Clio, a legal technology firm, has seen a surge in the integration of artificial intelligence into its practice management platform, moving beyond initial pilot programs to routine use in law firms, according to Damien Riehl, Solutions Champion at Clio.
The shift, detailed in a recent thought leadership article, highlights a move away from evaluating AI’s potential to addressing the operational realities of its implementation. Early discussions centered on AI model performance, hallucination rates, and drafting quality. However, progress within law firms is now largely dependent on organizational factors – how AI capabilities are integrated into existing workflows for specific practice groups and lawyers.

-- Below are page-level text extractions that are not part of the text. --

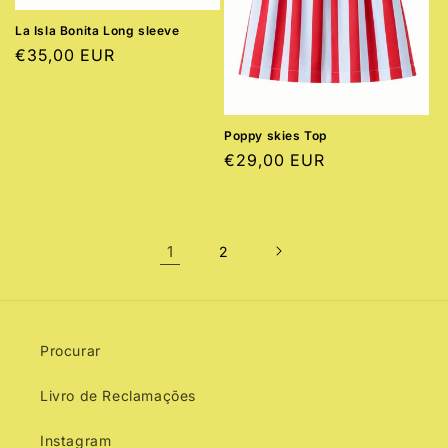
La Isla Bonita Long sleeve
Preço
€35,00 EUR
normal
Poppy skies Top
Preço
€29,00 EUR
normal
1
2
Procurar
Livro de Reclamações
Instagram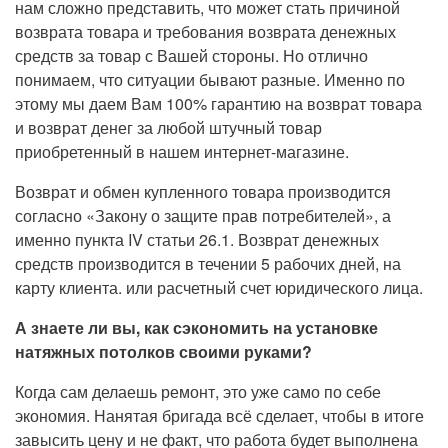
нам сложно представить, что может стать причиной
возврата товара и требования возврата денежных
средств за товар с Вашей стороны. Но отлично
понимаем, что ситуации бывают разные. Именно по
этому мы даем Вам 100% гарантию на возврат товара
и возврат денег за любой штучный товар
приобретенный в нашем интернет-магазине.
Возврат и обмен купленного товара производится
согласно «Закону о защите прав потребителей», а
именно пункта IV статьи 26.1. Возврат денежных
средств производится в течении 5 рабочих дней, на
карту клиента. или расчетный счет юридического лица.
А знаете ли вы, как сэкономить на установке
натяжных потолков своими руками?
Когда сам делаешь ремонт, это уже само по себе
экономия. Нанятая бригада всё сделает, чтобы в итоге
завысить цену и не факт, что работа будет выполнена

Riehl argues that the success of AI adoption hinges on how firms evolve their workflows, controls, and responsibilities. A system’s ability to produce a credible answer is secondary to how that capability is integrated into daily legal work. This integration becomes critical when a pilot program transitions to handling live client matters, forcing firms to consider context, accountability, and alignment with existing systems, staffing, and billing practices.

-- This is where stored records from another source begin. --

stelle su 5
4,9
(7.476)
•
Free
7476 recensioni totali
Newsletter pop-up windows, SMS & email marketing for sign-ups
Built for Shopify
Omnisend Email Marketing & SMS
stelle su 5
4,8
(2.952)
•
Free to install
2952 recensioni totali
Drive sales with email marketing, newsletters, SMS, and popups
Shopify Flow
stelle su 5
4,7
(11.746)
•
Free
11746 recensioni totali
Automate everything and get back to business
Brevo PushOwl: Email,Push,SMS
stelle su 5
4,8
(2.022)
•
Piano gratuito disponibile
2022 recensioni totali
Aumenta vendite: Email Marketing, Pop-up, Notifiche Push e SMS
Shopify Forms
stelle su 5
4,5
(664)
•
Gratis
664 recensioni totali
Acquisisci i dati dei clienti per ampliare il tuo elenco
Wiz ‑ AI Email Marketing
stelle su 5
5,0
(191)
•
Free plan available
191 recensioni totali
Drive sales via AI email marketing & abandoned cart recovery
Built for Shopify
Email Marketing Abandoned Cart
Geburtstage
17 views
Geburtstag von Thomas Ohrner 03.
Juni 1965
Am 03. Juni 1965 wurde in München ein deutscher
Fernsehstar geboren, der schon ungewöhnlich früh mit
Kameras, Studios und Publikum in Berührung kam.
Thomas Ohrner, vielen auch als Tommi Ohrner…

Firms that prioritize establishing clear data governance and logging procedures are experiencing more deliberate and successful expansion of AI usage. Adoption rates increase when lawyers can utilize AI within familiar systems, rather than being forced to navigate new, separate platforms. Clio’s recent introduction of “Vincent,” an AI capability embedded within its practice management environment, exemplifies this trend toward seamless integration, transforming AI from an “additional step” to an integral part of workflows, according to the company.
As AI becomes more routinely used, operational questions regarding data handling, retention, and activity records come to the forefront. A shared understanding of these issues is crucial for firms to treat AI-generated output as their own work product and expand its use beyond small groups. This dynamic extends to larger scales, where a tool that functions smoothly for one lawyer may raise questions across multiple practice groups, necessitating firm-wide alignment.
Once embedded and routinely used, the focus shifts from implementation to performance. Firms begin to assess whether AI is demonstrably improving matters in ways that are visible to both the partnership and their clients. Architectural factors – data location, auditability, and workflow integration – become decisive in determining whether usage remains static or expands. When these elements align, changes within firms appear incremental, leading to shorter turnaround times, simplified reporting, and adjusted working practices.
According to a recent report by Reuters, Clio is currently valued at $5 billion following a recent funding round. The company’s evolution from a practice management provider to a comprehensive AI and law practice provider was also highlighted by Above the Law, noting the shift towards embedding AI capabilities within existing legal workflows. Clio is also addressing legal AI compliance, as reported by JD Supra, a critical consideration for law firms in 2026.
Clio will be hosting its Innovate Legal Summit on April 14th at The Chancery Rosewood in London, bringing together legal innovation experts, including Richard Tromans of Artificial Lawyer, to discuss the future of AI in the legal profession.